Текст книги "Науковедческие исследования. 2016"
![](/books_files/covers/thumbs_240/naukovedcheskie-issledovaniya-2016-231131.jpg)
Автор книги: Коллектив авторов
Жанр: Журналы, Периодические издания
сообщить о неприемлемом содержимом
Текущая страница: 11 (всего у книги 17 страниц) [доступный отрывок для чтения: 6 страниц]
![](b00000993.jpg)
Рис. 3. «Иду на грозу» (1965)
Однако в 60‐е годы появление иностранцев в СССР уже не казалось фантастикой. На рис. 3 мы видим визит зарубежной делегации ученых в советскую лабораторию так, как он показан в известном советском фильме. Гости озираются по сторонам. «Гостеприимство» принимающей стороны видно невооруженным глазом. Наши ученые даже не встают со стульев. Они неохотно отвечают на вопросы, и, конечно, никогда не расспрашивают западных коллег о каких-либо их достижениях. Скорее всего, информационные посредники уже добыли для сотрудников этой лаборатории все нужные материалы о современном состоянии дел.
![](b00001013.jpg)
Рис. 4. «Иду на грозу» (1965)
Научные конференции – признанный инструмент международного обмена научной информацией и мотор мобильности. Формально международные конференции и выставки в СССР приветствовались, существовал план проведения этих мероприятий. Однако распространено было и негативное отношение к этим мероприятиям, причем, как ни странно, это отношение разделялось заметной частью научного истеблишмента. Распространено было мнение, что для положительного советского ученого руководящая работа в Оргкомитете международной конференции – обуза, отвлекающая от исследований. Такой образ широко тиражировался в художественных произведениях 60‐х и 70‐х годов. На рис. 4 тоскующий по «настоящей научной» работе положительный ученый Сергей Крылов (А. Белявский), ломая мебель, со скандалом покидает пост председателя Оргкомитета международной конференции. Справа – испуганная секретарь Оргкомитета (В. Чемберг). Она-то думала, что подготовка конференции – дело хорошее.

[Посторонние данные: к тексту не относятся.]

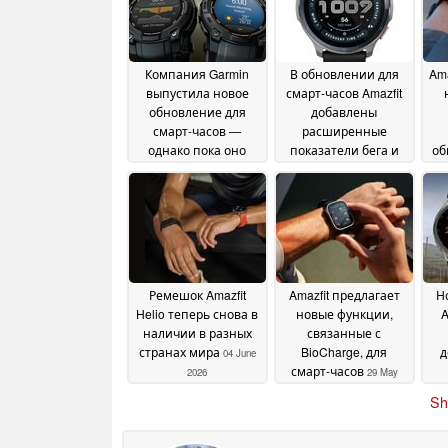
Компания Garmin
В обновлении для
Ama
выпустила новое
смарт-часов Amazfit
обновление для
добавлены
смарт-часов —
расширенные
однако пока оно
показатели бега и
об
доступно не всем
автономная
23
навигация
July 2026
16 June 2026
Ремешок Amazfit
Amazfit предлагает
Н
Helio теперь снова в
новые функции,
A
наличии в разных
связанные с
странах мира
BioCharge, для
д
04 June
смарт-часов
2026
29 May
о
2026
Sh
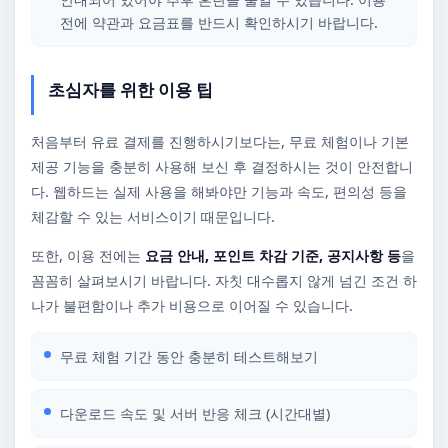
전에 약관과 요금표를 반드시 확인하시기 바랍니다.
초심자를 위한 이용 팁
처음부터 유료 결제를 진행하시기보다는, 무료 체험이나 기본
제공 기능을 충분히 사용해 보신 후 결정하시는 것이 안전합니
다. 웹하드는 실제 사용을 해봐야만 기능과 속도, 편의성 등을
체감할 수 있는 서비스이기 때문입니다.
또한, 이용 전에는
요금 안내, 포인트 차감 기준, 공지사항 등
을
꼼꼼히 살펴보시기 바랍니다. 자칫 대수롭지 않게 넘긴 조건 하
나가 불편함이나 추가 비용으로 이어질 수 있습니다.
무료 체험 기간 동안 충분히 테스트해보기
다운로드 속도 및 서버 반응 체크 (시간대별)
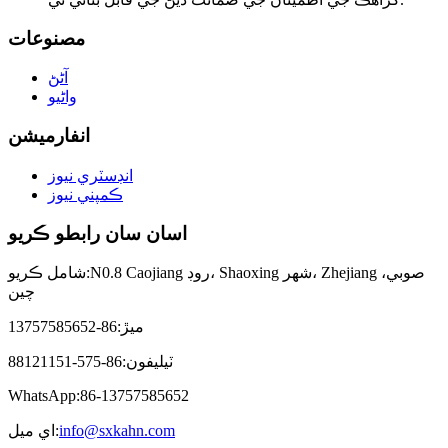
مصنوعات
آڻڻ
واڻيو
انفارميشن
انڊسٽري نيوز
ڪمپني نيوز
اسان سان رابطو ڪريو
N0.8 Caojiang روڊ، Shaoxing شهر، Zhejiang صوبي،
شامل ڪريو:
چين
ميڙ:
86-13757585652
ٽيليفون:
86-575-88121151
WhatsApp:
86-13757585652
info@sxkahn.com
اي ميل:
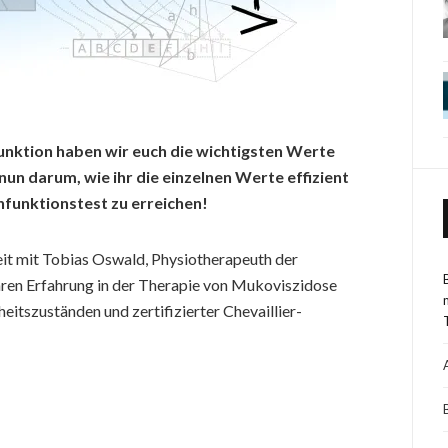
nktion haben wir euch die wichtigsten Werte
 nun darum, wie ihr die einzelnen Werte effizient
nfunktionstest zu erreichen!
it mit Tobias Oswald, Physiotherapeuth der
ren Erfahrung in der Therapie von Mukoviszidose
itszuständen und zertifizierter Chevaillier-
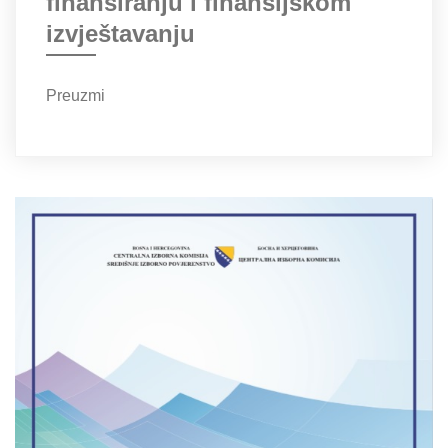
finansiranju i finansijskom
izvještavanju
Preuzmi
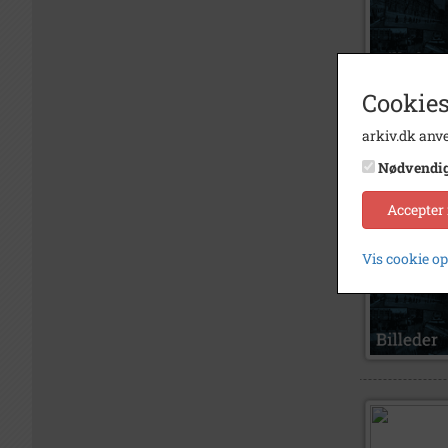
Cookies
arkiv.dk anve
Nødvendi
Accepter
Vis cookie o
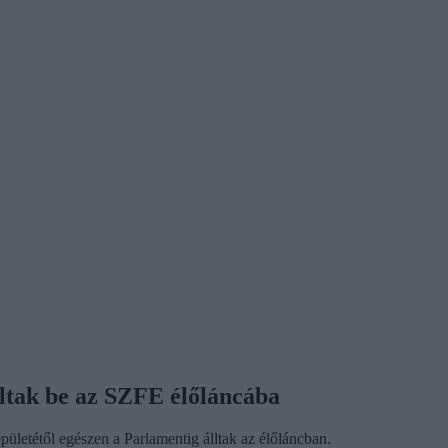
lltak be az SZFE élőláncába
letétől egészen a Parlamentig álltak az élőláncban.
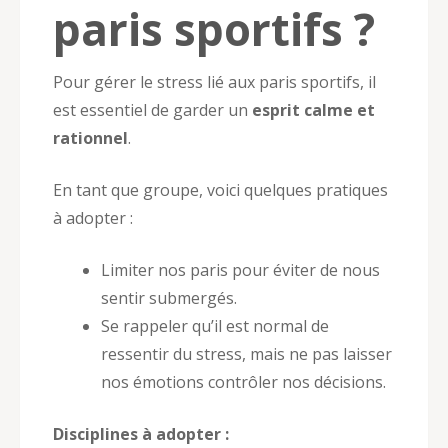
paris sportifs ?
Pour gérer le stress lié aux paris sportifs, il
est essentiel de garder un
esprit calme et
rationnel
.
En tant que groupe, voici quelques pratiques
à adopter :
Limiter nos paris pour éviter de nous
sentir submergés.
Se rappeler qu’il est normal de
ressentir du stress, mais ne pas laisser
nos émotions contrôler nos décisions.
Disciplines à adopter :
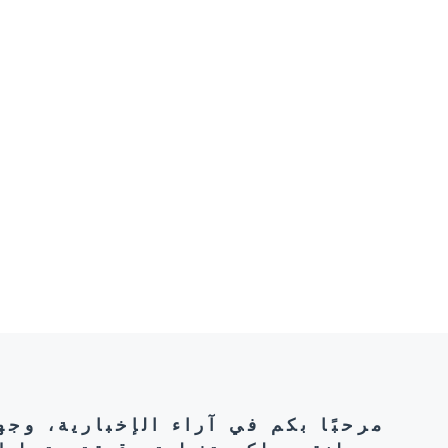
مرحبًا بكم في آراء الإخبارية، وج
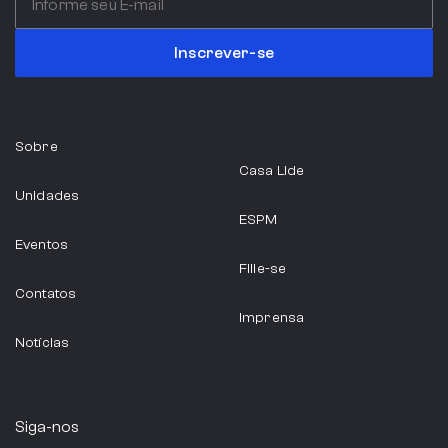
Inscrever-se
Sobre
Casa Lide
Unidades
ESPM
Eventos
Filie-se
Contatos
Imprensa
Notícias
Siga-nos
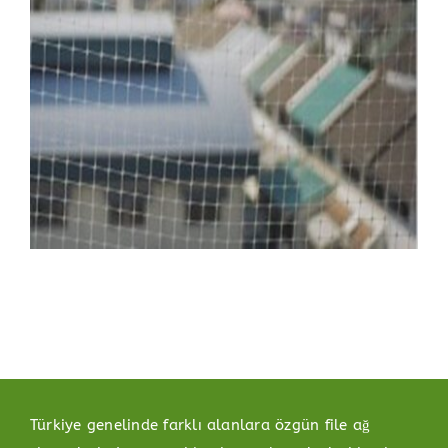
Türkiye genelinde farklı alanlara özgün file ağ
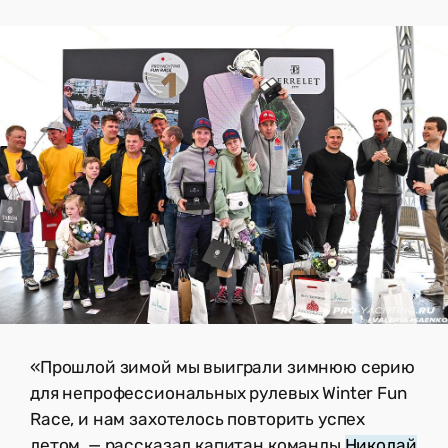
«Прошлой зимой мы выиграли зимнюю серию
для непрофессиональных рулевых Winter Fun
Race, и нам захотелось повторить успех
летом, — рассказал капитан команды
Николай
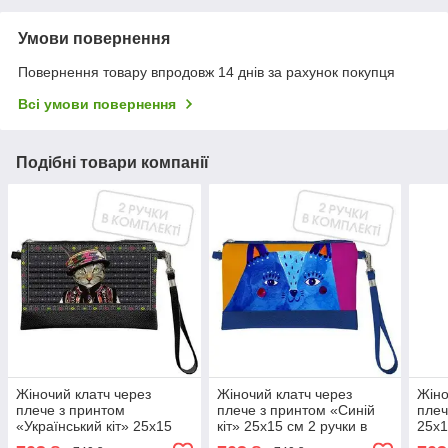
Умови повернення
Повернення товару впродовж 14 днів за рахунок покупця
Всі умови повернення
Подібні товари компанії
Жіночий клатч через
Жіночий клатч через
Жіно
плече з принтом
плече з принтом «Синій
плеч
«Український кіт» 25х15
кіт» 25х15 см 2 ручки в
25х1
см 2 ручки в комплекті
комплекті
комп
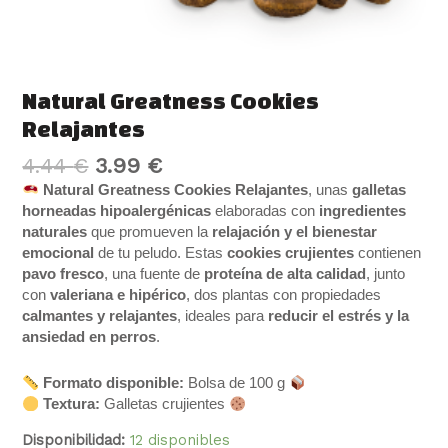
Natural Greatness Cookies
Relajantes
4.44
€
3.99
€
Natural Greatness Cookies Relajantes
, unas
galletas
horneadas hipoalergénicas
elaboradas con
ingredientes
naturales
que promueven la
relajación y el bienestar
emocional
de tu peludo. Estas
cookies crujientes
contienen
pavo fresco
, una fuente de
proteína de alta calidad
, junto
con
valeriana e hipérico
, dos plantas con propiedades
calmantes y relajantes
, ideales para
reducir el estrés y la
ansiedad en perros
.
Formato disponible:
Bolsa de 100 g
Textura:
Galletas crujientes
Disponibilidad:
12 disponibles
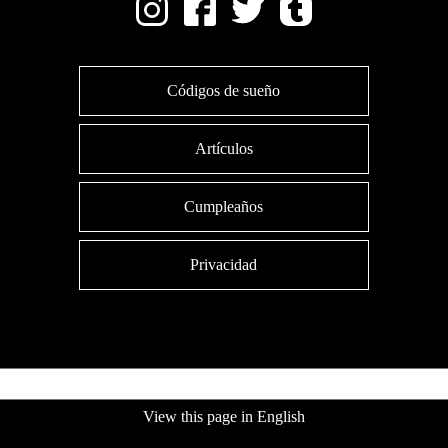
Códigos de sueño
Artículos
Cumpleaños
Privacidad
View this page in English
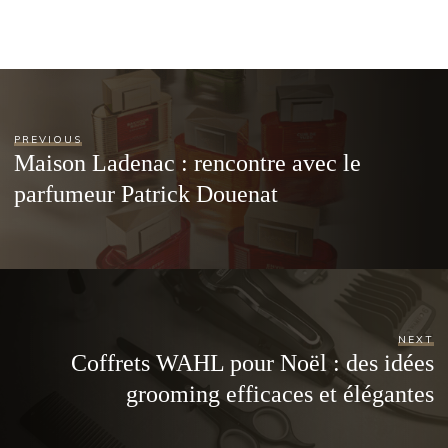
PREVIOUS
Maison Ladenac : rencontre avec le
parfumeur Patrick Douenat
NEXT
Coffrets WAHL pour Noël : des idées
grooming efficaces et élégantes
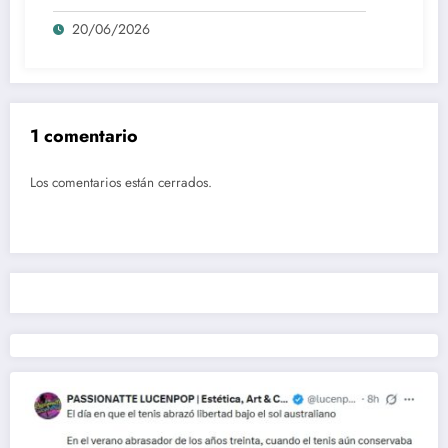
desaparición del blockbuster sin
20/06/2026
complejos
1 comentario
Los comentarios están cerrados.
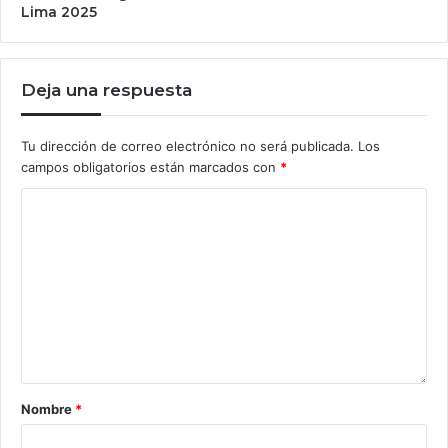
Lima 2025
Deja una respuesta
Tu dirección de correo electrónico no será publicada.
Los
campos obligatorios están marcados con
*
Nombre
*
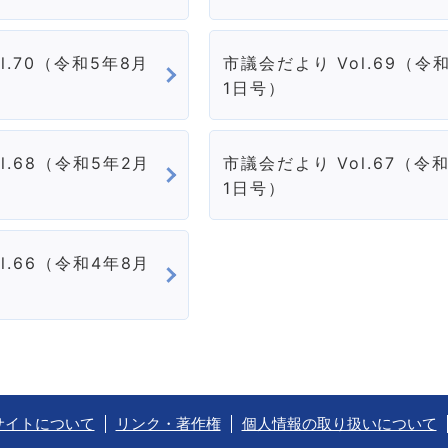
l.70（令和5年8月
市議会だより Vol.69（令
1日号）
l.68（令和5年2月
市議会だより Vol.67（令和
1日号）
l.66（令和4年8月
サイトについて
リンク・著作権
個人情報の取り扱いについて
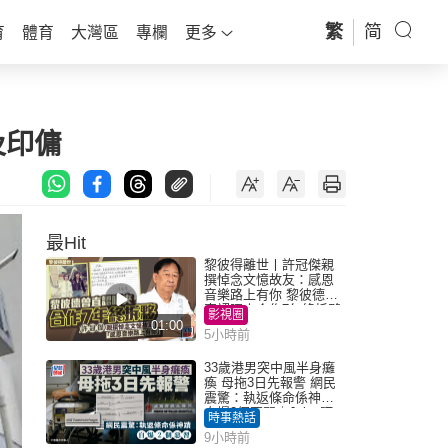
繁
简
育
體育
大灣區
專欄
更多
及印傭
最Hit
黎彼得離世丨許冠傑親
撰悼念文憶故友：感恩
音樂路上有你 黎彼德曾
直認唔夾合作7年終拆夥
影視圈
01:00
5小時前
33歲港男突中風半身癱
瘓 母拖3日先報警 網民
震驚：執返條命係神蹟
自爆2個惡習｜Juicy叮
時事熱話
9小時前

Было принято считать, что организация и проведение международных научных конференций – мероприятия исключительные и, скорее, парадные, а участие в конференциях с выездом за границу считалось уделом узкого круга проверенных статусных ученых.
![](b00001033.jpg)
Рис. 5. «Судьба резидента» (1970)
Невозможно было представить массовые поездки советских ученых для участия в зарубежных научных конференциях. Упорно продвигалась мысль о том, что за рубежом ученых подстерегают настоящие опасности. На кадрах из фильма «Судьба резидента» (рис. 5) показана разворачивающаяся драма. Талантливый, но наивный ученый Володя Барков (А. Вертоградов), впервые участвующий в конференциях такого рода, своим докладом ввергает аудиторию в восторг. Неизбежный итог такого дебюта: предложение остаться на Западе, возглавить лабораторию и принять в дар виллу и яхту. Красивая молодая дама в составе весьма возрастной аудитории, увы, не ученый, а специально подготовленная для работы с советскими гостями соблазнительница Клер (Э. Пьеха). Ее жертвой и становится Барков, потому что он, будучи положительным героем, добровольно принять западные блага не желает. Фильмы подобной тематики не всегда представляли собой лубочные агитки. В фильме «Вид на жительство» (1972), снятом в жесткой документальной манере, показана трагическая судьба молодого научного работника, добровольно оставшегося за границей (первая кинороль А. Филозова). Отвергнутый тамошними научными организациями, он вынужден согласиться на роль практикующего психолога в диверсионных подразделениях.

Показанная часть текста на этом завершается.